From May 7-June 4, the Frank Lloyd Gallery will present an exhibition of selected works by Ken Price, including cup forms and bowls with painted landscapes. Created in the 1980s and early 90s, these intimately scaled works exhibit Price's skill as a colorist and draftsman. Several cups and bowls display scenes ranging from beaches dotted with palm trees and cabañas to apartment interiors and suburban skylines. Two cups demonstrate Price's organic, soft-edged forms and peculiarly inventive surfaces.
The works on view originated in the decade after Happy's Curios, 1978, Price's seminal project about Mexican commercial folk art. The painted works continue Price's fascination with the colorful imagery and simple forms of traditional folk potters. These works also grow out of the artist's ongoing interest in manipulating functional forms. Price has described his continued engagement with the cup form:
"Since the mid '50s I've made cups of various kinds- some functional, some where the function is symbolic, and others were the cup represents a set of formal restrictions that make up a structure to work within. At times I've used to cup as a vehicle for making colored forms. But even if the form is transformed, it carries its history with it. Everybody knows what a cup is. To use it you put it to your mouth and drink from it, so symbolically it represents sensual life. The cup is its own subject matter so it doesn't have to be about anything else, and at the same time it's a great idiom to carry all kinds of references and cultural information if you want it to."
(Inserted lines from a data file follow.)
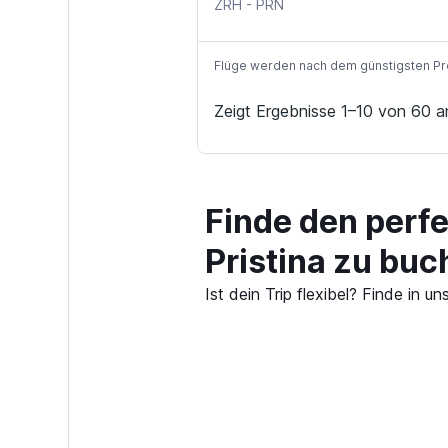
ZRH
-
PRN
Flüge werden nach dem günstigsten Preis
Zeigt Ergebnisse 1–10 von 60 a
Finde den perfe
Pristina zu buc
Ist dein Trip flexibel? Finde in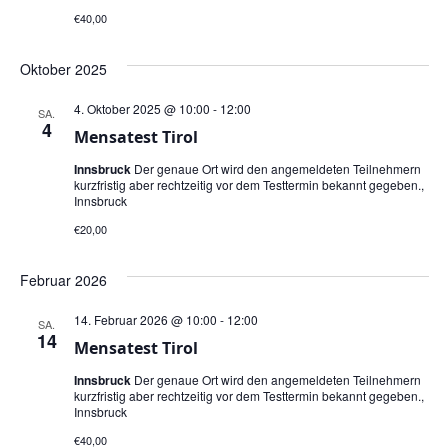
€40,00
Oktober 2025
4. Oktober 2025 @ 10:00
-
12:00
SA.
4
Mensatest Tirol
Innsbruck
Der genaue Ort wird den angemeldeten Teilnehmern
kurzfristig aber rechtzeitig vor dem Testtermin bekannt gegeben.,
Innsbruck
€20,00
Februar 2026
14. Februar 2026 @ 10:00
-
12:00
SA.
14
Mensatest Tirol
Innsbruck
Der genaue Ort wird den angemeldeten Teilnehmern
kurzfristig aber rechtzeitig vor dem Testtermin bekannt gegeben.,
Innsbruck
€40,00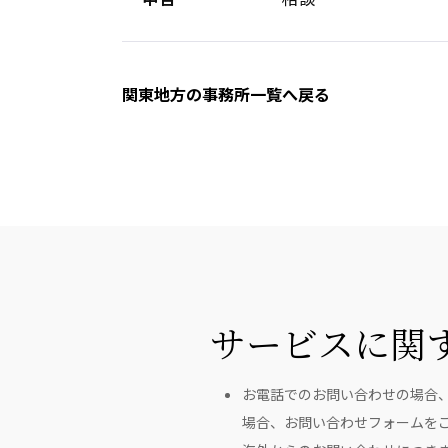
関東地方の事務所一覧へ戻る
サービスに関
お電話でのお問い合わせの場合
場合、お問い合わせフォームを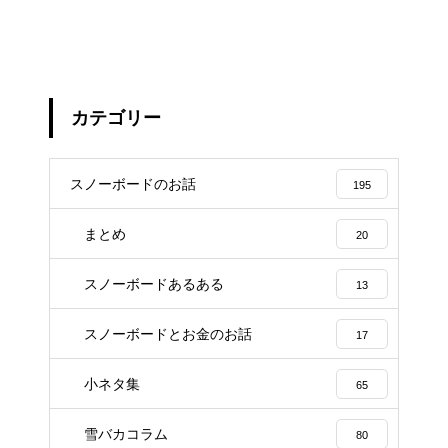
カテゴリー
スノーボードのお話
195
まとめ
20
スノーボードあるある
13
スノーボードとお金のお話
17
小ネタ集
65
雪バカコラム
80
As Peter Schjeldahl noted in an article for the New Yorker, Price's development as an artist has always been on his own terms:
"Price emerged in the 1960s as the brilliantly contrary student of Peter Voulkos…Price eschewed Voulkos's virile expansiveness to work small, making exquisite egg shapes that sprout erotic, worrisome tendrils. He proceeded develop abstract variations on cup, teapot, and vase forms with faceted asymmetrical compositions, glazed with primary colors, that are like pocket distillations—which turn monumental in memory—of modern style from cubism through De Stijl to minimalism."
Ken Price is one of the most important sculptors to have emerged in Los Angeles in the past 50 years. Born in Los Angeles in 1935, Price received a B.F.A. from University of Southern California in 1956 and studied briefly with Peter Voulkos at the Los Angeles County Art Institute (now Otis College of Art and Design) before receiving an M.F.A. from New York State College of Ceramics at Alfred in 1959. Returning to Los Angeles, Price joined the stable of artists at the legendary Ferus Gallery, quickly establishing himself with several successful solo exhibitions. Since then he has exhibited widely and has work in many public collections, including the Los Angeles County Museum of Art, the Metropolitan Museum of Art, New York, the Museum of Modern Art, New York, and the Victoria and Albert Museum, London.